スポーツを通じたダイバーシティの進化と日本の課題
ひるがえって日本の現状はどうでしょうか。経済協力開発機構(OECD)の統計によれば、日本女性が運動に費やす時間は男性のわずか半分という驚きの結果が出ています。スポーツは心身の健康を保つための基本ですが、日本ではまだ「運動は男性が楽しむもの」という無意識の壁があるのかもしれません。スポーツ界における男女平等の実現は、単なる記録の競い合いではなく、社会全体の多様性(ダイバーシティ)を育むために避けては通れない最優先課題といえるでしょう。
そんな中、2019年09月に発足した新内閣で橋本聖子氏が五輪相兼女性活躍担当相に就任したことは、非常に象徴的な出来事です。彼女自身、日本女子初の冬季五輪メダリストとして道を切り拓いてきた開拓者であり、選手たちが置かれた厳しい現実を誰よりも理解しているはずです。大臣にとって、女性アスリートが正当な評価を受け、能力を存分に発揮できる環境を整えることは、自らの現役時代からの悲願であるに違いありません。

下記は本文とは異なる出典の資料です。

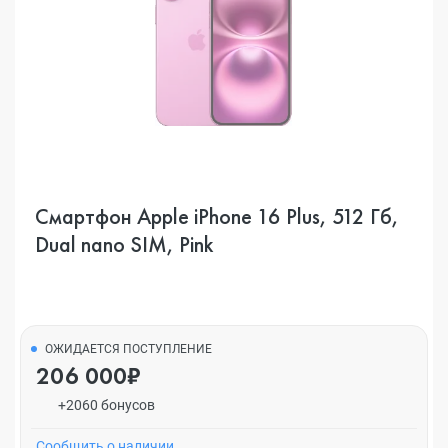
Смартфон Apple iPhone 16 Plus, 512 Гб,
Dual nano SIM, Pink
ОЖИДАЕТСЯ ПОСТУПЛЕНИЕ
206 000₽
+2060 бонусов
Cообщить о наличии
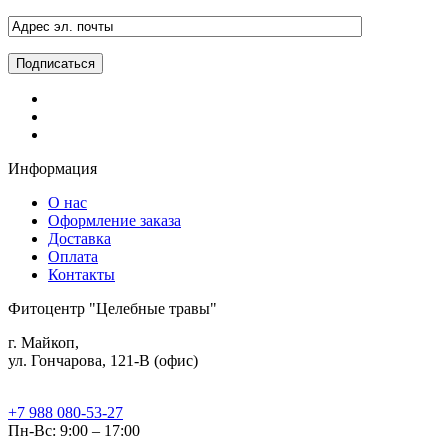
Информация
О нас
Оформление заказа
Доставка
Оплата
Контакты
Фитоцентр "Целебные травы"
г. Майкоп,
ул. Гончарова, 121-В (офис)
+7 988 080-53-27
Пн-Вс: 9:00 – 17:00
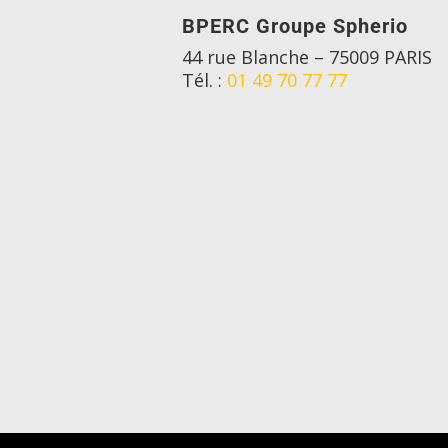
BPERC Groupe
Spherio
44 rue Blanche – 75009 PARIS
Tél. :
01 49 70 77 77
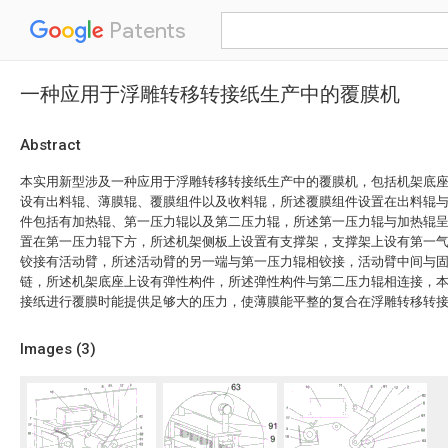
Patents
一种应用于浮雕转移转接纸生产中的覆膜机
Abstract
本实用新型涉及一种应用于浮雕转移转接纸生产中的覆膜机，包括机架底
设有出料辊、薄膜辊、覆膜组件以及收料辊，所述覆膜组件设置在出料辊
件包括有加热辊、第一压力辊以及第二压力辊，所述第一压力辊与加热辊
置在第一压力辊下方，所述机架侧板上设置有支撑架，支撑架上设有第一
铰接有活动臂，所述活动臂的另一端与第一压力辊相铰接，活动臂中间与
链，所述机架底座上设有弹性构件，所述弹性构件与第二压力辊相连接，
接纸进行覆膜时能提供足够大的压力，使薄膜能平整的复合在浮雕转移转
Images (
3
)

私は、この改革こそが「東京2020」の真のレガシーになると確信しています。2016年08月に開催されたリオデジャネイロ五輪では、参加選手の45%を女性が占めました。来年に控えた東京五輪ではその比率がさらに高まることが確実視されていますが、国際オリンピック委員会(IOC)は選手の数だけでなく、監督や役員といった「意思決定の場」にどれだけ女性がいるかを厳しくチェックしています。指導者層に女性が増えてこそ、スポーツ界の真のダイバーシティは実現するのです。